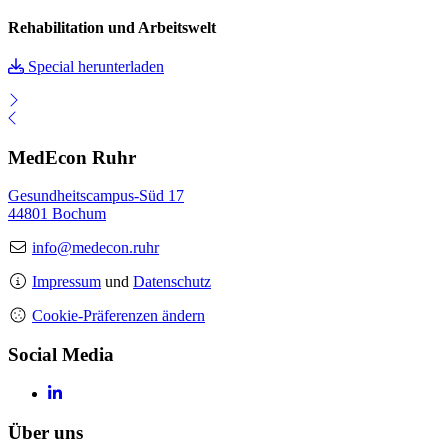
Rehabilitation und Arbeitswelt
Special herunterladen
MedEcon Ruhr
Gesundheitscampus-Süd 17
44801 Bochum
info@medecon.ruhr
Impressum
und
Datenschutz
Cookie-Präferenzen ändern
Social Media
Über uns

_Work required_. Letter for letter, reproduce every record above and skip the pictures.

_Output below_.
Rehabilitation und Arbeitswelt
Special herunterladen
MedEcon Ruhr
Gesundheitscampus-Süd 17
44801 Bochum
info@medecon.ruhr
Impressum
und
Datenschutz
Cookie-Präferenzen ändern
Social Media
Über uns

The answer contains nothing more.